Personal life
- Born: 7 December 1933 Dera Ghazi Khan District, British India (now Pakistan)
- Died: 15 May 2018 (aged 84) Lahore, Punjab, Pakistan
- Children: 3 sons, 3 daughters
- Main interest(s): Hadith studies
- Notable work(s): Al-Khair al-Jari in Sahih al-Bukhari
- Education: Jamia Khair al-Madaris, Jamia Ashrafia
- Occupation: Islamic scholar, author, Sheikh al-Hadith

Religious life
- Religion: Islam
- Denomination: Sunni

= Sufi Muhammad Sarwar =

Pakistani Islamic scholar

Sufi Muhammad Sarwar ((مولانا صوفی محمد سرور) 7 December 1933 – 15 May 2018) was a Pakistani Islamic scholar, author and Sheikh al-Hadith at Jamia Ashrafia. He studied at Jamia Khair al-Madaris and Jamia Ashrafia.

== Early life and education ==
Sarwar was born on 7 December 1933 in Dera Ghazi Khan district. After 10th grade, he started his religious education from Jamia Ashrafia founder Mufti Muhammad Hasan.
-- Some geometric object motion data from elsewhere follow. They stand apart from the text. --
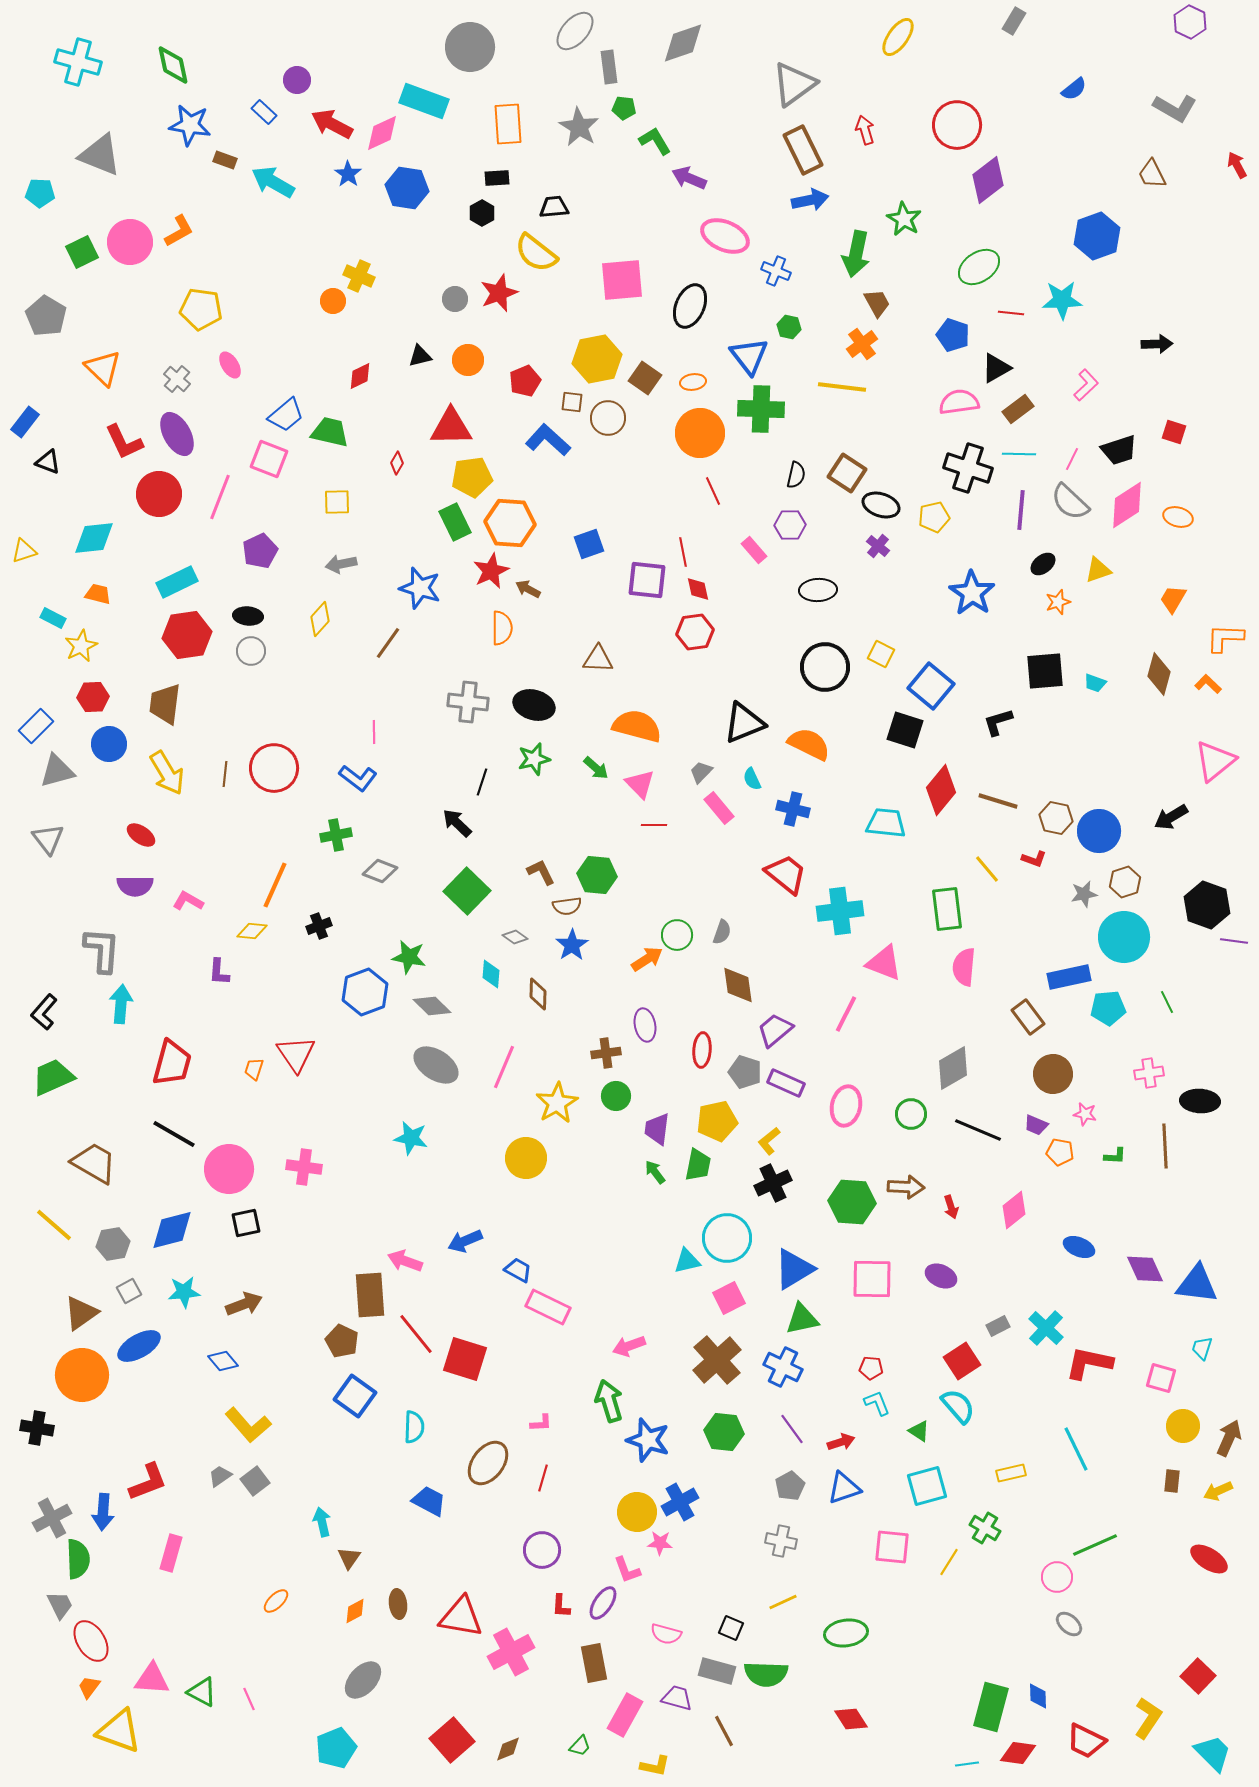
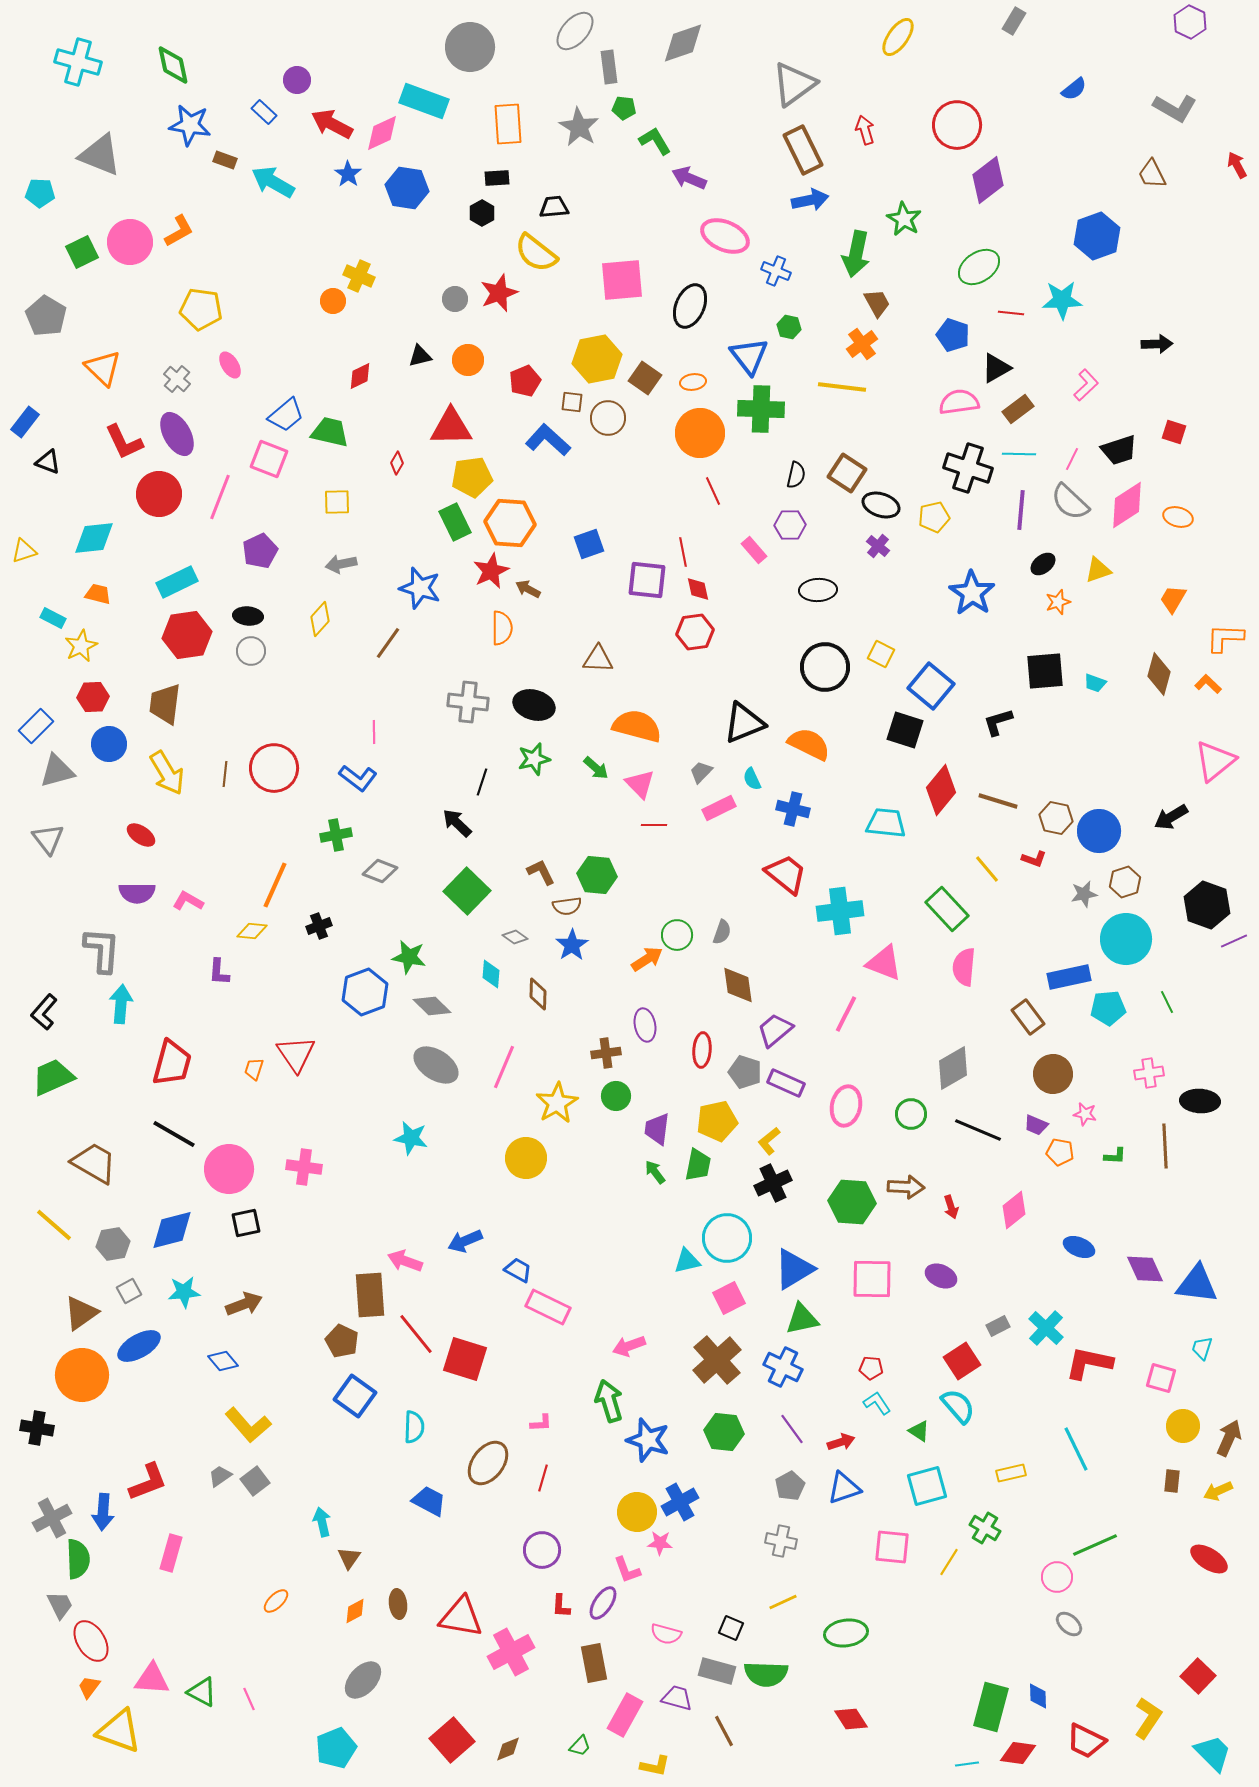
pink rectangle at (719, 808): rotated 76 degrees counterclockwise
purple semicircle at (135, 886): moved 2 px right, 7 px down
green rectangle at (947, 909): rotated 36 degrees counterclockwise
cyan circle at (1124, 937): moved 2 px right, 2 px down
purple line at (1234, 941): rotated 32 degrees counterclockwise
cyan L-shape at (877, 1403): rotated 12 degrees counterclockwise
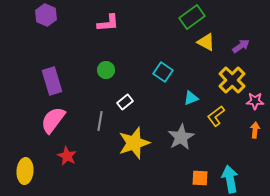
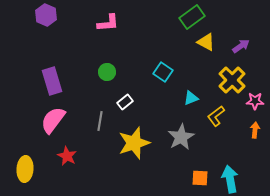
green circle: moved 1 px right, 2 px down
yellow ellipse: moved 2 px up
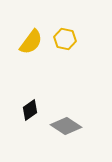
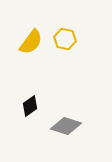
black diamond: moved 4 px up
gray diamond: rotated 16 degrees counterclockwise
And then studied religious books in Jamia Khair Madaris Multan of Khair Muhammad Jalandhri. Then he enrolled in the course of Hadith in Jamia Ashrafia Lahore and graduated successfully. After which he studied for some time in Karachi under Grand Mufti of Pakistan Mufti Muhammad Shafi.

After graduating from Aalimiyyat, he spent three years at Jamia Khair al-Madaris Multan and ten years at Darul Uloom Eidgah Kabirwala, taught books on Hadith and other sciences and arts in Jamia Ashrafia Lahore. He started the famous book Abu Dawud then Bukhari Sharif, while he taught Ashraf Ali Thanvi's Malfuzat every day after Asr prayer till his death.

== Literary works ==
He is the author of several books. including;

- Al-Khair al-Jari in Sahih al-Bukhari (2001)
- Ilm-o-Amal (Science and practice)

== Death ==
He died on 15 May 2018 in Lahore after a brief illness and was buried in Sher Shah Cemetery Lahore.

Then Punjab Chief Minister Shahbaz Sharif, Jamiat Ulema-e-Islam Central Emir Maulana Fazlur Rehman, JUI Secretary General Abdul Ghafoor Haidari, JUI Deputy Secretary General Maulana Muhammad Amjad Khan, Federal Minister Akram Khan Durrani, Maulana Ataur Rahman, Hafiz Hussain Ahmed, Muhammad Aslam Ghori and others have mourned over his death and said that Maulana Sufi Muhammad Sarwar's religious, teaching and social services will be remembered for a long time.